Swap sellers, however, frequently purchase the underlying shares to hedge their obligation to pay any appreciation in stock price to the swap buyers.

Management is afraid that the close relationship between swap buyers (typically hedge funds, including activists) and swap sellers (typically banks) creates business incentives for swap sellers to vote the hedged shares as implicitly directed by swap buyers and to make the hedged shares available to the swap buyers when the swaps are unwound. Therefore, management and its supporters believe that swap buyers should automatically be deemed beneficial owners of any shares that swap sellers purchase to hedge their TRS obligations.

The most aggressive pro-management position advocates the broad expansion of the definition of beneficial ownership to automatically cover any derivative or technique that conveys the direct or indirect opportunity to profit from any movement in the value of the underlying security, including short-selling. This definition automatically captures all cash-settled equity derivatives, even if there is no agreement or understanding between the swap parties that the swap seller must hedge or vote the hedged shares a certain way and even if it decides not to hedge at all.

Wholesale action by the SEC to expand the beneficial ownership reporting requirements may very well deter outlier stake-building activity, such as the coordinated attempted effort by Valeant Pharmaceuticals and the hedge fund Pershing Square to acquire Botox-maker Allergan Inc. But it also likely will chill constructive activism, and perhaps in ways that nobody can predict, especially in the context of the concurrent reform that is taking place of the proxy and tender offer rules and corporate governance in general.

We have already seen in other markets like the credit market how overregulation has caused a gap between the rapidly growing appetite for corporate bonds and the contraction in the availability of credit default swaps that perform an essential hedging function. Nobody is seriously advocating for a total ban on equity derivatives like the current ban in some markets of naked credit default swaps. But if the SEC takes action on beneficial ownership, it must take care not to inadvertently chill the primary use of derivatives and short-selling techniques for routine and positive hedging purposes.

Furthermore, the SEC already has an “avoidance rule”, which confers beneficial ownership on anybody who uses a security-based swap (like a cash-settled TRS) as part of a “plan or scheme to evade the reporting requirements.” This is how the court found the TRS holder liable in one of the only cases to address the issue, the 2011 Second Circuit case CSX Corporation v.
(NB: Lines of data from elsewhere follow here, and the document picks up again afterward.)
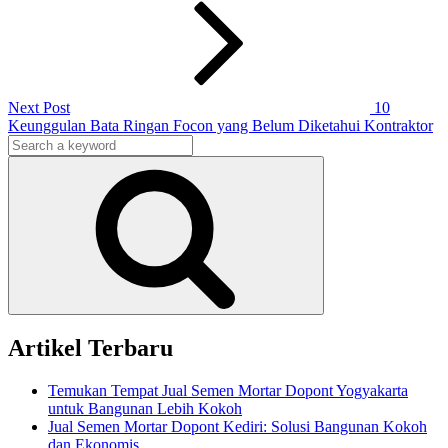
Next Post
10
Keunggulan Bata Ringan Focon yang Belum Diketahui Kontraktor
Search
for:
Search
Artikel Terbaru
Temukan Tempat Jual Semen Mortar Dopont Yogyakarta
untuk Bangunan Lebih Kokoh
Jual Semen Mortar Dopont Kediri: Solusi Bangunan Kokoh
dan Ekonomis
The Children’s Investment Fund Management. A divided court did not decide the baseline question whether cash-settled TRS automatically confer beneficial ownership in the underlying securities.

The avoidance rule as it exists might already cover the even newer techniques that activists have employed to combine an investment in equity or equity swaps and credit derivatives to target distressed public companies.

Shareholders of distressed companies are sitting ducks in bankruptcy and have the incentive to vote for corporate lifeline transactions. But shareholders who are also CDS holders might not have the same incentive. CDS holders (especially naked-CDS holders) are fully hedged against credit events and may believe that they are better off by coaxing the company towards bankruptcy. They might exercise their shareholder rights to vote down corporate lifeline transactions. Regulations that target a subset of behaviors might be unwieldy to enforce, but they are less likely to chill constructive activity than expanding the definition of beneficial ownership to automatically include credit default swaps, as some academics have suggested.

SEC Commissioner Daniel Gallagher indicated in October, 2014 that given its full plate, a change to the rules will likely not take place in 2015. Given the potential unintended consequences of dramatic action, this delay might be a good thing.

(Lawrence Hsieh is a senior legal editor for the Practical Law division of Thomson Reuters. The views expressed here are his own. Lawrence is a graduate of the University of Chicago Law School and holds an engineering degree from Cornell University. Lawrence is the author of the Corporate Transactions Handbook.)